Who Are Citizen Developers and Why They Matter?
According to Techopedia, an IT education site that aims to provide insight and inspiration to IT professionals, “A Citizen Developer refers to an end user who creates new applications or programs from a corporate or collective code base, system or structure. In a general sense, this developer is not a professional developer who is paid to code applications, but an “amateur,” someone who uses the tools available to him/her for building applications that his/her team can or will use during the course of their work.”In other words, Citizen Developers are problem-solvers with a varied set of skills, most of which don’t have anything to do with traditional coding. The term has been floating around for a while, but it’s only with the influx of modern rapid development tools that we begin to see how it will impact businesses around the world in a very near future.
Karen Devine, vice president of marketing at QuickBase, says, “There’s such a big skills gap in the marketplace and so much competition for the opportunities in the coding space. But what we were surprised to find is that only 8 percent of the respondents say they have formal coding experience, but nearly 70 percent develop apps as part of their day job.”

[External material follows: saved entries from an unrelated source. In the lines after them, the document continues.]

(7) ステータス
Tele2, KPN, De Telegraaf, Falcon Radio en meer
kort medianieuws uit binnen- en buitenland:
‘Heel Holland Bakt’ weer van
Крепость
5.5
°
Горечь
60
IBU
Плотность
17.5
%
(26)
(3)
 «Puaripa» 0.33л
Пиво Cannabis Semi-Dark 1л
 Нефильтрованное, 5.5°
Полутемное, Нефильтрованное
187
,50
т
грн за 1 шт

According to a 2015 Gartner report titled Citizen Development is Fundamental to the Digital Workplace, at least 70% of large enterprises will have established successful Citizen Development policies by 2020. That’s a considerable increase, given that only 20% had these policies in 2010.

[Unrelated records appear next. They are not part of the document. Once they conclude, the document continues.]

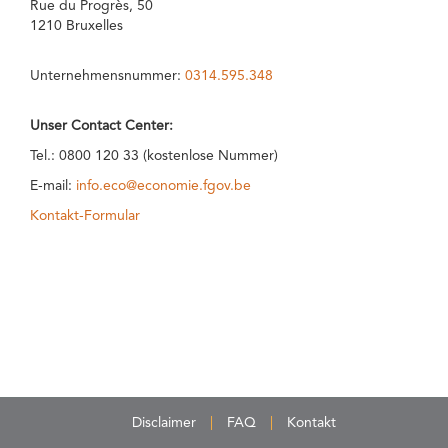
Rue du Progrès, 50
1210 Bruxelles
Unternehmensnummer:
0314.595.348
Unser Contact Center:
Tel.: 0800 120 33 (kostenlose Nummer)
E-mail:
info.eco@economie.fgov.be
Kontakt-Formular
Disclaimer
FAQ
Kontakt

The report also found that most organizations leveraging Citizen Development ranged from small and mid-sized enterprises. In fact, 37% were from companies with less than 100 employees, and 35% were from companies with 100 – 5000 employees.
The biggest player in this landscape is QuickBase, a low-code application development platform provider headquartered in Cambridge, Massachusetts. In her interview for Forbes, Allison Mnookin, CEO of QuickBase, went on to say that “The low code market has finally arrived.”
With QuickBase, non-technical business users are empowered to create and customize secure cloud applications that can solve unique business challenges without compromising IT governance and control. “92% of QuickBase Citizen Developers have no coding background,” said Mnookin.
The only technical skills Citizen Developers need is the ability to mix and match various existing technological solutions and use them to solve previously identified problems and inefficiencies. Typical problems that users of QuickBase solve revolve around Excel files and Microsoft Access databases.
Companies who encourage their employees to take a pro-active role in software development reap multiple benefits. “We don’t have to interrupt our IT department to build an application. We just need a good idea, collaboration from the end users and some productive quiet time,” says Bruce Squibb, senior director of program development, Sodexo. As such, the total operation efficiency greatly increases, boosting ROI and reassuring employees that their work produces noticeable outcomes that benefit the whole company.
Of course, larger enterprises don’t expect that employees without deep IT knowledge would build and maintain mission-critical applications or integrate their compartmentalized solutions into the company network. Trained technical personnel is still expected to assist with these tasks. According to Gartner Research VP Mark Driver, the sweet spot for citizen development is for simple applications that are stand-alone and not mission critical.
But in the world where the foundational infrastructure is often outsourced to third-party companies, it’s precisely the non-critical stuff that matters and influences how employees accomplish their daily goals and how the company as a whole deals with upcoming challenges. As such, the role of Citizen Developers will only rise in importance, as the technology behind it improves over time.